Nesse tipo de performance, as músicas ganham divulgações com estratégias diferentes. É como se o artista entregasse vários singles para que seu público escolhesse seus preferidos. Naturalmente, entram em destaque as músicas mais engajadas pela maioria. A indústria da música tem se direcionado para criar atmosferas únicas, que se aliem à melodia, ao ritmo e às letras, enriquecendo a experiência do usuário e, consequentemente, aumentando o alcance da faixa de um artista.

“Música sempre foi imagem. Elvis era o rostinho que os Estados Unidos precisavam para entender o que era aquele embrião do rock. Os Beatles já entendiam isso nos anos 60, faziam filmes etc. A imagem é cada vez mais valorizada em tempos de Instagram e TikTok. Eu entendo álbuns visuais como uma intenção de fechar mais o conceito do que um álbum. Nesta era de singles, um álbum é um ‘acontecimento’. E o álbum visual potencializa a narrativa”, explica o jornalista e crítico musical Pedro Antunes.

O rapper baiano Baco Exu do Blues deu seus primeiros passos nessa estética já em 2018, com seu segundo álbum de estúdio, “Bluesman”. Além das faixas, um curta-metragem dirigido por Douglas Ratzlaff Bernardt complementava o discurso das faixas. O projeto ganhou o Grand Prix do Cannes Lions – Festival Internacional de Criatividade, além de muita visibilidade. No ano seguinte, Anitta fez o mesmo com o disco “Kisses”: 10 faixas, todas elas com clipes sem relação direta entre suas histórias, mas com óbvias narrativa e estética unificadas.

No final do ano passado, a baiana Luedji Luna finalmente lançou seu aguardado segundo disco, “Bom Mesmo É Estar Debaixo Dágua”. Com 12 faixas, tem versão visual que agrega cinco delas e alude a “Black is King”, o mais recente trabalho de Beyoncé — este também, claro, todo calcado nas imagens.

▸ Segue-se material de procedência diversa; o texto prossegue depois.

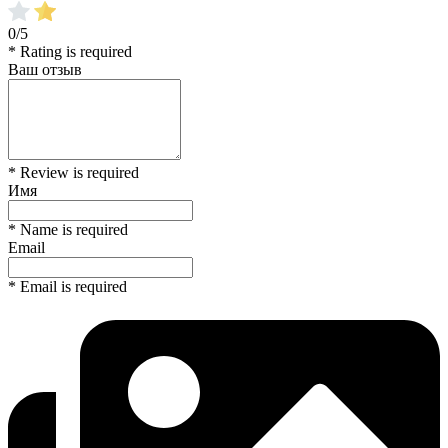
0/5
* Rating is required
Ваш отзыв
* Review is required
Имя
* Name is required
Email
* Email is required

“Carrega referências sobre minha religião e meu entendimento enquanto mulher negra”, define Luedji. Após ganhar a categoria álbum do ano no WME Awards Music, o álbum visual, dirigido pela cantora, foi vencedor da premiação no Music Video Festival como melhor vídeo nacional em formato estendido. “A construção da narrativa fílmica é paralela à ordem das músicas e funciona como um complemento para as letras”, afirma a cantora baiana.

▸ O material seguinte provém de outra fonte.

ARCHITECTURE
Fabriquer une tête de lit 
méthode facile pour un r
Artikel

Essas movimentações na indústria do entretenimento comprovam que, embora o videoclipe também seja uma tradução visual de um trabalho sonoro, o álbum visual é um passo além, uma evolução deste formato.

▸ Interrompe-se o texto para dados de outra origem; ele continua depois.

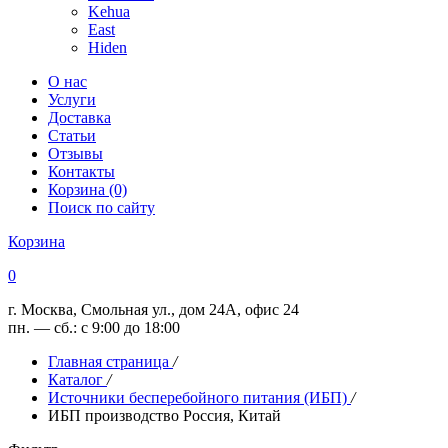
Kehua
East
Hiden
О нас
Услуги
Доставка
Статьи
Отзывы
Контакты
Корзина (0)
Поиск по сайту
Корзина
0
г. Москва, Смольная ул., дом 24А, офис 24
пн. — сб.: с 9:00 до 18:00
Главная страница
/
Каталог
/
Источники бесперебойного питания (ИБП)
/
ИБП производство Россия, Китай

Victor Patesh Chiovetto, Cross-Category Marketing Manager da Amazon Music, acredita que a ascensão do formato tem ligação direta com a demanda do público. “O consumidor tem procurado cada vez mais conteúdo online. A tendência é que artistas explorem mais o álbum visual e outros formatos híbridos para que o trabalho tenha diversas perspectivas e alcance diferentes camadas”, diz. “Em um futuro próximo, e com os dispositivos usáveis, como smart glasses, podemos esperar também a mescla deste formato com novas tecnologias, como realidade aumentada (AR), realidade virtual (VR) e realidade estendida (XR).”

DANIEL GANJAMAN: FORMATO NÃO VALE EM QUALQUER CASO

Daniel Ganjaman, um dos mais respeitados produtores musicais do Brasil, pondera: obras como “Tommy” (The Who), “The Wall” (Pink Floyd) e “Interstellar” (Daft Punk) já anteciparam, anos atrás, a indissociável conexão entre som e imagens no mundo da música. “Na época do lançamento de ‘Nó Na Orelha’ (disco de Criolo produzido por Ganja, há mais de dez anos), muita gente do cinema veio atrás de nós com a intenção de fazer o clipe de ‘Não Existe Amor em SP’. A gente conversou muito e concluiu que transpor aquela letra para um videoclipe tiraria todo seu lúdico, porque cada pessoa que escuta essa música tem um filme na cabeça, e esse filme é muito subjetivo. Quando você leva a música ao mundo visual, precisa ter muita certeza do que quer fazer, porque invariavelmente vai atrelar aquilo a algo muito palpável. O último disco que eu trabalhei com esse conceito foi o álbum ‘Drama Latino’, d’As Baías. Todas as músicas ganharam um videoclipe dirigido pelo Gringo Cardia. Acho que agora, mais do que nunca, álbum visual faz sentido, mas você tem que saber o que quer, onde quer chegar, por quê. Se não, ao invés de expandir, aprisiona o ouvinte.”